In collaboration with a professional electrophysiologist, John H. Caldwell, I embarked on a systematic study of currents generated by filamentous fungi, especially the water mold Achlya bisexualis. We were again fortunate in our postdocs: Chung-Won Cho, Neil Gow, Darryl Kropf, Jan Schmid, Willie Schreurs, Yuko Takeuchi and later Nicholas Money made the work possible. We demonstrated that the hyphae drive a spatially extended circulation of protons: protons are expelled from the hyphal trunk by a proton-translocating ATPase, and return into the apical region by symport with amino acids. The current imposes a substantial electric field across the cytoplasm, with the apex positive. Nevertheless, detailed studies convinced us that transcellular electric currents are not the cause of polarized growth, but rather a consequence of the spatial separation of transport systems brought about by that mode of enlargement (Harold, 1985; Harold and Caldwell, 1990).

Apical Growth of Fungal Hyphae

Over time, my interests have shifted from the molecular level to the organismal, from mechanisms of transport and energy coupling to growth and morphogenesis. The final phase of my career as an experimental scientist focused on efforts to understand how hyphae organize themselves to carry out apical growth, particularly the role of turgor as driving force and the cytoskeleton as the instrument of localized secretion.

The larger purpose was always to use apical growth as a paradigm for cell growth in general, and thereby gain a little more insight into the abiding mystery of biological organization. This effort produced another crop of reviews (Harold, 1990, 1995, 1997, 2002, 2005), and eventually another book: “The Way of the Cell: Molecules, Organisms and the Order of Life”, published by Oxford University Press in 2001.

A Taste for Synthesis, and for Travel

Early on I recognized that I am less interested in the facts of life than in their meaning. Synthesis requires wide reading, reflection and eventually writing; general articles and especially books are still the best vehicle for this purpose, and these have occupied much of my personal attention over the past thirty years.

Once again, I find myself well outside the main stream. Biology today is dominated by the outlook of molecular reductionism, intensely focused on the structures and interactions of biological molecules, with the genome as the center of command and control. The reductionist approach has generated profound insight into the chemical basis of life, but fails to illuminate the higher levels of order: growth and development of cells and organisms, development, behavior, even evolution.

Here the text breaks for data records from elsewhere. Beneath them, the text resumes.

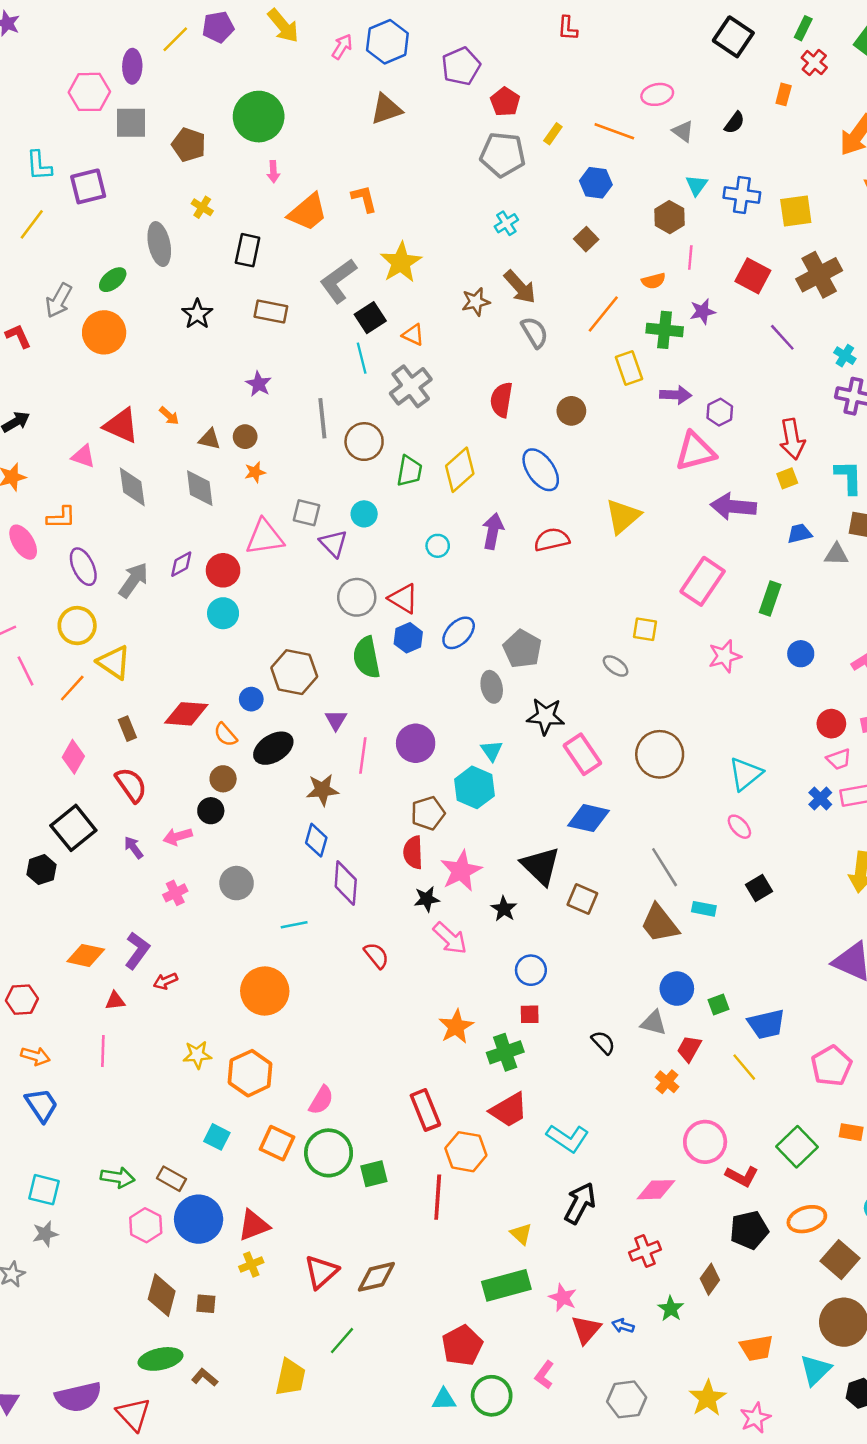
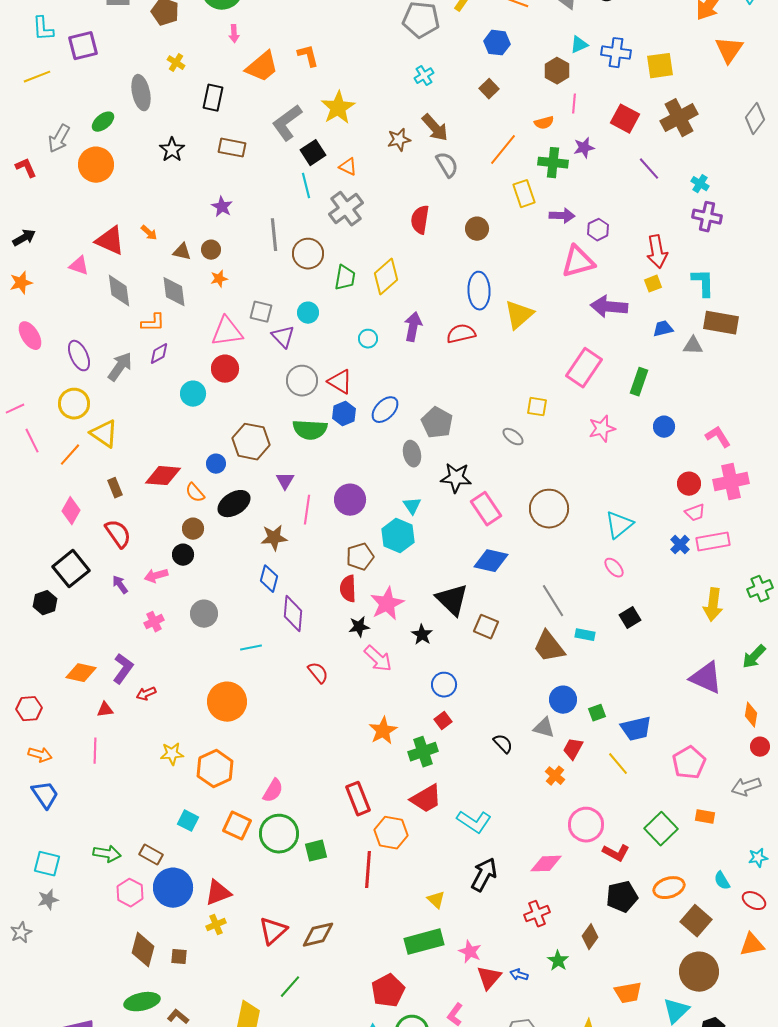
cyan triangle: (696, 185) -> (579, 45), turned 30
yellow line: (32, 224) -> (37, 77), turned 32
blue ellipse: (541, 470) -> (479, 291), moved, turned 33
orange L-shape: (61, 518) -> (153, 323), moved
red circle: (223, 570) -> (225, 369), moved
green semicircle: (367, 657) -> (310, 430), turned -76
red square: (530, 1014) -> (443, 721), turned -36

Organized complexity calls for a different mindset, one that puts cells rather than genes in the center. Living things are dynamic systems made up of innumerable molecules that draw matter and energy into themselves, maintain their identity despite turnover, and reproduce their own kind. All their mechanisms are molecular, but it is spatial and structural organization that brings molecules to life. This is the theme explored in several articles (Harold, 1990, 1995, 2001, 2005), and especially in The Way of the Cell. My efforts to persuade others have not been noticeably successful, but I persist in the belief that if you keep reiterating the obvious, common sense will eventually prevail. A third book, on cell evolution, has just been published (In Search of Cell History: The Evolution of Life’s Building Blocks; University of Chicago Press, 2014).

The academic life, while immensely rewarding, is apt to be devoid of incident. Ruth and I have satisfied the craving for adventure and travel by taking sabbaticals whenever possible (In Iran on a Fulbright lectureship, in Canberra, Australia, and twice in Aberdeen, Scotland), and by extensive travel. Over the years we have hiked widely in the mountains of the western US and Canada; come to know Europe and the Mediterranean basin; trekked repeatedly in the High Himalayas; wandered up and down the Indian subcontinent and the Middle East, from Morocco to Afghanistan; and followed the Silk Road from China to Constantinople. The years have slowed us down, but have not quite stopped us yet.